Hey guys. We recently bought a newly built house that has a sump pump in the basement. Since the snow started thawing it's been pretty active. I noticed that the sump pump drain pipe goes out of the house at the foundation under the deck, but only about 12 inches from the house. I've attached a 30' length of 4" flexible hose to the drain spout which runs out to the back of our property in order to redirect pooling water at the foundation. This seems to be working fine. What I would like to do though is set something permanent up so I don't have to haul out the hose and attach it every spring. Can I dig a trench in the yard and run it under the lawn and into a weeping pit out back? I'm in Ontario so I'm a little worried about freezing and backup of the drainage... Also the system has no check valve. Where would the best place to locate a new check valve be? Near the pump or closer to where it exits the house? The PVC goes from the sump pump straight up 8' to the basement ceiling, across the beams and out the foundation. Thanks!


----------



## perpetual98 (Nov 2, 2007)

I have 2 crocks in my basement, one for the sump, the other for gray water (washer, utility sink, etc). Both of those crocks have check-valves somewhere around 8"-12" above the cover. 

My actual sump does something similar to what you're describing. It pumps up through the wall, then into a buried line and out to a low point in the back yard below the foundation. It just pumps from a retaining wall and into the lawn though, not into a weeping pit. Like you, ours has been pretty active this spring and everything seems to be fine. I'll know more as the summer progresses and things dry up a bit. We've only lived in the house since fall.


----------



## jools (Apr 14, 2008)

So is the output to your buried line just exposed to open air? I'm just worried about it getting covered in snow over the winter, then in the spring when the sump pump starts going but all the snow isn't completely thawed, it'll pump the water out, but the output to the buried line will be covered with snow (or even the buried line itself freezing inside due to reminant water) causing it to back up. That's why I was thinking about the weeping pit. As far as the check valve... do you think it might work better if I put the valve just past the 90 degree in the ceiling that way water won't sit in the vertical section of the PVC pipe all year? I hope I'm explaining this properly, I know it's hard to picture it without actually seeing the setup...


----------



## Termite (Apr 13, 2008)

Nothing wrong with burying a pipe. Use something solid like PVC as opposed to the flexible hose. 

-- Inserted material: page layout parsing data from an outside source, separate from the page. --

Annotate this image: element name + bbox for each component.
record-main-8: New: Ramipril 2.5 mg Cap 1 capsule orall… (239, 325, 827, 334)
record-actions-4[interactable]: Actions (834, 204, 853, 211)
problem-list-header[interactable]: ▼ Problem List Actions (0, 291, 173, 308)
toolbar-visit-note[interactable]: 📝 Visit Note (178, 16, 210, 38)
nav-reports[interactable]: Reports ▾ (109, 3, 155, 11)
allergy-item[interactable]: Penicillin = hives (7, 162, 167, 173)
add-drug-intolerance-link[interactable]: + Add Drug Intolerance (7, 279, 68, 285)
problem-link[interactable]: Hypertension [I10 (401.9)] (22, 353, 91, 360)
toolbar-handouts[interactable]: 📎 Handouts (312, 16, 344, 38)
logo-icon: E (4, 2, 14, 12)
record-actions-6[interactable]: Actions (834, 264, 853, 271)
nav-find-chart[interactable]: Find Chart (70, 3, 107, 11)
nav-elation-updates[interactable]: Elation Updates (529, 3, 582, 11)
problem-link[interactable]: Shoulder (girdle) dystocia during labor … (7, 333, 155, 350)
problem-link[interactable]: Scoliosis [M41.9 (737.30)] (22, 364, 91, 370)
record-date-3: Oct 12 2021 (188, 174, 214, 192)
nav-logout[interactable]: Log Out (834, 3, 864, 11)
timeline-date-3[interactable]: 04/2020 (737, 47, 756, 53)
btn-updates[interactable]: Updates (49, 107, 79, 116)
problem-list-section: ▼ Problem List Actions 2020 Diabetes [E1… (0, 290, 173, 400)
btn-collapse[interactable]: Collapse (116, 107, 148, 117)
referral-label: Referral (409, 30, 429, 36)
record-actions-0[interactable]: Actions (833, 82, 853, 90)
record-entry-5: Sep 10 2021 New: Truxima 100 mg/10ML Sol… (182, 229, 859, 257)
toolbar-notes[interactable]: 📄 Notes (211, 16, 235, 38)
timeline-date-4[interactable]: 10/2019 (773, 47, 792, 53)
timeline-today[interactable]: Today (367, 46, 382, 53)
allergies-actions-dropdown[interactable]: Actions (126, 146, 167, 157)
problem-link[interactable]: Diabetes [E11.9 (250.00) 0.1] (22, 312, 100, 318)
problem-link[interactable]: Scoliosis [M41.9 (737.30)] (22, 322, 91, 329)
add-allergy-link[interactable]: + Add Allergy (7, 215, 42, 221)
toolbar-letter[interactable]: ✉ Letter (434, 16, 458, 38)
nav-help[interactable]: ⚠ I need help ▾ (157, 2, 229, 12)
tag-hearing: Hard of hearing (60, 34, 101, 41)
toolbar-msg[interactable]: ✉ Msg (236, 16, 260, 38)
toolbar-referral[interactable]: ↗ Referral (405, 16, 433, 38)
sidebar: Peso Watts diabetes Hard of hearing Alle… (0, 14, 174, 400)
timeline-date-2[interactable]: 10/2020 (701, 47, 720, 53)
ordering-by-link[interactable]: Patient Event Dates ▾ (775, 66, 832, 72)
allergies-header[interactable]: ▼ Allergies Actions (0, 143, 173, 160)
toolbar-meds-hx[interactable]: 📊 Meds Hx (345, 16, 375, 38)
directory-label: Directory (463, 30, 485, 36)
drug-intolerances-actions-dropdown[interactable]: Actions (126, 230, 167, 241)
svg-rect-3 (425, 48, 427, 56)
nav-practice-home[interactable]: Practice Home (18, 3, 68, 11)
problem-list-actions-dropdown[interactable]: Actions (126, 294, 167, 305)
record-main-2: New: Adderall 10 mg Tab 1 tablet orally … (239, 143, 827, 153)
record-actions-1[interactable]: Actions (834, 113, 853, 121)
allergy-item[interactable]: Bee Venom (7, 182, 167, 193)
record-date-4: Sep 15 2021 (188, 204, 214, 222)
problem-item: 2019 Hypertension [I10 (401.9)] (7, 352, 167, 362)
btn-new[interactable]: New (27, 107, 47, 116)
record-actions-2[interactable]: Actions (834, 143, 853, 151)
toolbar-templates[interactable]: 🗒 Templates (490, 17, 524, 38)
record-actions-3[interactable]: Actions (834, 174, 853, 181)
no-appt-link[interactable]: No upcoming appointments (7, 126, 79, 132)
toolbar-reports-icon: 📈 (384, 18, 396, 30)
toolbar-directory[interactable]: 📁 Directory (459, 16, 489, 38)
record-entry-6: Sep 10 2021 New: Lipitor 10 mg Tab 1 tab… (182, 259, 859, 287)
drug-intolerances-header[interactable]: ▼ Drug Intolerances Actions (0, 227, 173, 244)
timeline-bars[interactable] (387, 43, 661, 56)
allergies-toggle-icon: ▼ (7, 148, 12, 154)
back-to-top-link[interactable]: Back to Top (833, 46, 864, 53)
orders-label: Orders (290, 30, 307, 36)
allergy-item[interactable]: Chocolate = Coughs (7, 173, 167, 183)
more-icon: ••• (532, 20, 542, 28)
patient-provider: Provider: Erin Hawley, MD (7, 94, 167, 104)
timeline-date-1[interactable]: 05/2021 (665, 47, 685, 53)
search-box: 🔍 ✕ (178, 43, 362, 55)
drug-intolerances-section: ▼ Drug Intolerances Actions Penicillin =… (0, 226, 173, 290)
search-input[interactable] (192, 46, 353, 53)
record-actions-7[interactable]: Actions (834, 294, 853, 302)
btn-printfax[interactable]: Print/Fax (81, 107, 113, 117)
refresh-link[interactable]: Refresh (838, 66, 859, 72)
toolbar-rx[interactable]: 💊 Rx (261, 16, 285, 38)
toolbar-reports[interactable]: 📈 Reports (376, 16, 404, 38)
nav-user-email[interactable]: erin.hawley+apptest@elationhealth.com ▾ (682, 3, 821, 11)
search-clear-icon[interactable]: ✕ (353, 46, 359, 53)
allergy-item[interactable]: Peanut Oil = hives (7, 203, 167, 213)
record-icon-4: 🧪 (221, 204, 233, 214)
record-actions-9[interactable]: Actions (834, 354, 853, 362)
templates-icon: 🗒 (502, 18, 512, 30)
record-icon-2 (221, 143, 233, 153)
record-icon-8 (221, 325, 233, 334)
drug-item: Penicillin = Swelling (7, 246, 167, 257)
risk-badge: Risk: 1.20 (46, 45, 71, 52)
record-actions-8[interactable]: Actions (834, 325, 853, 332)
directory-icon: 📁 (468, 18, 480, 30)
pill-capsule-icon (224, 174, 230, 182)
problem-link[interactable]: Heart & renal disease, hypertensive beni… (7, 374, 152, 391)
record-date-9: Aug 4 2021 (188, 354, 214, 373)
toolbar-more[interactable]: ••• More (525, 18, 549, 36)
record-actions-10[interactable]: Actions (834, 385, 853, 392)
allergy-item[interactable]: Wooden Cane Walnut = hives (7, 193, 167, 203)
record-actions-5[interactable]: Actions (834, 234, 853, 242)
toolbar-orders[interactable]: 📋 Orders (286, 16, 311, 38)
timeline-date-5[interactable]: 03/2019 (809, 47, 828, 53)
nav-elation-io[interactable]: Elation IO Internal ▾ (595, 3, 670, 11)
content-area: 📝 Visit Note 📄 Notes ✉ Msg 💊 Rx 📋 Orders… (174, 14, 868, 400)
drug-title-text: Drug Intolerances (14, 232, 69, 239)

As for your concerns about the sump working during snowy weather, I'd suggest trying to "daylight" the drain in a hill or swale. Also make very sure that the full length of the pipe pitches downhill so it doesn't retain water that can turn into ice.


----------



## jools (Apr 14, 2008)

When I bury the pipe I will makke sure it's sloping downward, but here in Ontario we get a fair amout of snow so wherever the drain comes out it'll be covered in a couple feet of snow until it's fully melted. The problem is that the sump pump starts working before the snow is fully thawed, causing a backup. This is why I was thinking that a weeping pit below the frost line might be a good option. What do you think?


----------



## Termite (Apr 13, 2008)

Not a bad idea, but the lack of access to verify the weeping pit is clean and not frozen spooks me a little bit.


----------



## jools (Apr 14, 2008)

I agree... I just can't think of anything else other than bringing the hose out of storage every spring.... which I really don't want to do.


----------



## ktfritty (May 3, 2008)

*Pipe has never frozen*

I have had a flexible hose connected to the pvc pipe that comes through my basement wall from the indoor sump for 15 years. It runs about 18 inches down and about 100 feet out to are drainage ditch in front of my house. I live in wisconsin and have never had any problems what so ever with it freezing. As long as the flexible hose is deep enough to stay about as warm as the water coming from the sump, witch is about 50 degrees you should be okay.


----------



## jools (Apr 14, 2008)

Where does the end of the flex hose expose itself to drain though? Does the end not get blocked by snow?


----------